- [Work instructions] All lines in the records below with the word "Фродо" must be returned.

- [Records from a dataset]
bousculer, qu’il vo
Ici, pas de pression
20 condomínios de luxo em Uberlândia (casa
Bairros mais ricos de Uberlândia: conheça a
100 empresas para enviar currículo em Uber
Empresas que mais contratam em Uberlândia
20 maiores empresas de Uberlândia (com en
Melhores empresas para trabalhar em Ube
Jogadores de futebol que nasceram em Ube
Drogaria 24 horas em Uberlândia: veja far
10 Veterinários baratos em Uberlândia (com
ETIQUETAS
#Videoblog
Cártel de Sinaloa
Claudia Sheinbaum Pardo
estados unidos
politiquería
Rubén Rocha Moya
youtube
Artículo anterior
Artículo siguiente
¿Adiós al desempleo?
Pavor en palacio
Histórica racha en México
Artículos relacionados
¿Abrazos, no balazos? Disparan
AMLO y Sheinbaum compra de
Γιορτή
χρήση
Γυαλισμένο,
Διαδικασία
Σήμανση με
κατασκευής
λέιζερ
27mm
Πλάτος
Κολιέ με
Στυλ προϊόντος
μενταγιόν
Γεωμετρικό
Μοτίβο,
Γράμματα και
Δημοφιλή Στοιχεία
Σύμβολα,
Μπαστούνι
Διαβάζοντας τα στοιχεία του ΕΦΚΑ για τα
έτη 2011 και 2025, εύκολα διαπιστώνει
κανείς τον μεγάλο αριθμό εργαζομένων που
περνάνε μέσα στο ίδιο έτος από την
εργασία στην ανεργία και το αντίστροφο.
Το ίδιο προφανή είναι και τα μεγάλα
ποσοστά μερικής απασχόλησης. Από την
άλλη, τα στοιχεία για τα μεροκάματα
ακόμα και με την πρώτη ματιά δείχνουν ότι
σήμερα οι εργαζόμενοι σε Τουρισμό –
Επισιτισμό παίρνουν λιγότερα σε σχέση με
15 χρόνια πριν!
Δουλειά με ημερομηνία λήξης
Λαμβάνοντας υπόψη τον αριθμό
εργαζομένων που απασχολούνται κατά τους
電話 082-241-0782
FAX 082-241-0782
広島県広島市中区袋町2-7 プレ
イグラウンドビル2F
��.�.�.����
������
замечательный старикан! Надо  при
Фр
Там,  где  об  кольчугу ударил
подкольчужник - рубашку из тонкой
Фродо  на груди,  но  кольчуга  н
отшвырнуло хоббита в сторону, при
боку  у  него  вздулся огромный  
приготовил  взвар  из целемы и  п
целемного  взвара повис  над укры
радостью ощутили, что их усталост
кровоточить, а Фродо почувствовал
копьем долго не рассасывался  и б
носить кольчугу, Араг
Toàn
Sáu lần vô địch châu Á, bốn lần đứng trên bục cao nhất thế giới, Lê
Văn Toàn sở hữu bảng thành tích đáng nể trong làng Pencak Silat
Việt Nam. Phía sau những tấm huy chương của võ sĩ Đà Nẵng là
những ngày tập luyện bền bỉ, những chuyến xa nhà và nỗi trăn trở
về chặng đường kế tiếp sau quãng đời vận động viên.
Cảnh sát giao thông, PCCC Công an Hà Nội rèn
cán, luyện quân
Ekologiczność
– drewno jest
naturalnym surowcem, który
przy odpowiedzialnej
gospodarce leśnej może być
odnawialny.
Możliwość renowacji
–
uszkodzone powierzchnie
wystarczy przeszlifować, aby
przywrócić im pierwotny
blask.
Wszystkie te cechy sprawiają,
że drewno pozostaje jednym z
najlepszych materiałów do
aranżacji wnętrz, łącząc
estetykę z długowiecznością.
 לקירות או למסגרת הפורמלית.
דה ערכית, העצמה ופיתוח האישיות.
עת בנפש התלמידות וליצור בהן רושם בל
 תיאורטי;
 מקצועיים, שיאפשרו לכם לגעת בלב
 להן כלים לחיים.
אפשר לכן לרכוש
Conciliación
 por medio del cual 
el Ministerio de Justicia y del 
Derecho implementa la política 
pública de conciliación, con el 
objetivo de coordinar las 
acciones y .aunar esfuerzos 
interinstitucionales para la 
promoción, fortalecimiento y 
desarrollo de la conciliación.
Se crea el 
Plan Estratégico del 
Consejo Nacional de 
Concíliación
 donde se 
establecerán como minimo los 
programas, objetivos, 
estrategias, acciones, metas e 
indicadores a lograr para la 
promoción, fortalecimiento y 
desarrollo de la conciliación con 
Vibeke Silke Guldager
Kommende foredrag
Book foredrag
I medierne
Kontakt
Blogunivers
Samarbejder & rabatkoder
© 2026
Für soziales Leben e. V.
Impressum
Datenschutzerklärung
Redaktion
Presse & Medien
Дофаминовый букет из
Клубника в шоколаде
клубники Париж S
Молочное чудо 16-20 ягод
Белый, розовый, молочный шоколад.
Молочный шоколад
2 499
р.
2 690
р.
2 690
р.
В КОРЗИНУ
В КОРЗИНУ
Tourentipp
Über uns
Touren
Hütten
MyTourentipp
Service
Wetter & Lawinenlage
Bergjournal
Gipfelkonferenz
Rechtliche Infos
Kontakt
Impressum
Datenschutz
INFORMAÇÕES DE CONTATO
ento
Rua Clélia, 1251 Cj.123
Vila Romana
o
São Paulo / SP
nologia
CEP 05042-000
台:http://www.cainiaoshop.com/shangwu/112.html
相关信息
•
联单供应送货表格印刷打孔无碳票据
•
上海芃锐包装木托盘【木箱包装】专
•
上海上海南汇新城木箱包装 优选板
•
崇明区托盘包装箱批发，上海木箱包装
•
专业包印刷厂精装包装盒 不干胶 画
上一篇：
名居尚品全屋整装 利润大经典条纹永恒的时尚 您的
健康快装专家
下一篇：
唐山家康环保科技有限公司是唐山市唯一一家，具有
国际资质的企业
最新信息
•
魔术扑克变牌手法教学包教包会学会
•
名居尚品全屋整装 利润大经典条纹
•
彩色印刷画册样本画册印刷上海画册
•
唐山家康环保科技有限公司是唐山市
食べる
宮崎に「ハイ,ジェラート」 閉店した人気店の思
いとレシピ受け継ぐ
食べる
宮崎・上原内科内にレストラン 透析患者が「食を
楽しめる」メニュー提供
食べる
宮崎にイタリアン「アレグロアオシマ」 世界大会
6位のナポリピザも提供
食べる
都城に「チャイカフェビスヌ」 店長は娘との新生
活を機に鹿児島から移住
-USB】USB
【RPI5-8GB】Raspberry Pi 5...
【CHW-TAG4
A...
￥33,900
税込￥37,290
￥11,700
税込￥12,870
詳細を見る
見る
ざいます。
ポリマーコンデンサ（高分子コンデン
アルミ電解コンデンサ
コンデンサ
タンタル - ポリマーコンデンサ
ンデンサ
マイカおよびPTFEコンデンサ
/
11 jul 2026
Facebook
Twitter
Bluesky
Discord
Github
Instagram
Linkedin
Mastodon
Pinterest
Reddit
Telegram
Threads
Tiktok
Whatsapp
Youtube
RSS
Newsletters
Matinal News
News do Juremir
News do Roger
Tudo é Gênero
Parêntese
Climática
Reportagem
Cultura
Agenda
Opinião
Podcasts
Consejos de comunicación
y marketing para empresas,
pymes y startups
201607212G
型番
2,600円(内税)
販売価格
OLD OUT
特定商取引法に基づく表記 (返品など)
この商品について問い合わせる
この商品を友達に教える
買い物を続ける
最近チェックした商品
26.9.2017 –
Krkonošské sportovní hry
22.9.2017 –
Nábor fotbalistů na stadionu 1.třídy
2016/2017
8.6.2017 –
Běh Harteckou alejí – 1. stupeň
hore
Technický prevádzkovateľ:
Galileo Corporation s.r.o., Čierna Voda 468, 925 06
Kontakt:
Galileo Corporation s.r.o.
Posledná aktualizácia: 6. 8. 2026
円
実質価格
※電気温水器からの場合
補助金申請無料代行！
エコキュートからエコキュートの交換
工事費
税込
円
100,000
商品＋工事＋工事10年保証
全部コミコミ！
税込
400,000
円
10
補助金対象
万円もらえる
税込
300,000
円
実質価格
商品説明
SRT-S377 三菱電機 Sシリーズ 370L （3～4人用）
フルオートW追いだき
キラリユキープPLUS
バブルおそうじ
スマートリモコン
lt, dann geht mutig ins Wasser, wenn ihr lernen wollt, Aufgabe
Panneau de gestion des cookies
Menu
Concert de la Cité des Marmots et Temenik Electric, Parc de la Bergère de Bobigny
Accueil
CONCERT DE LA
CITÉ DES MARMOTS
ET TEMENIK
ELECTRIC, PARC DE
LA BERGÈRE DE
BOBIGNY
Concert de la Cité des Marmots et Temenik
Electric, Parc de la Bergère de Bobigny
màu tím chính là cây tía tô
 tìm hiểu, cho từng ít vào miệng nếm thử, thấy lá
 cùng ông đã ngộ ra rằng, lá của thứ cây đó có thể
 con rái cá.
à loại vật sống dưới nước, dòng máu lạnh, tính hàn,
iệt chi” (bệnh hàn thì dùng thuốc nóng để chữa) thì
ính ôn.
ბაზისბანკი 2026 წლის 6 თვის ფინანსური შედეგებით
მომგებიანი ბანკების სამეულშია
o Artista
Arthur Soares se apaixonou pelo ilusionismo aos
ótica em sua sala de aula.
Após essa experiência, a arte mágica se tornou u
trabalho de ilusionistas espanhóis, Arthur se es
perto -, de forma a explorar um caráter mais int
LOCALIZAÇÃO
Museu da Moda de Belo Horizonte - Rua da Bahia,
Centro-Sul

- [Written reply]
Фродо  на груди,  но  кольчуга  н
кровоточить, а Фродо почувствовал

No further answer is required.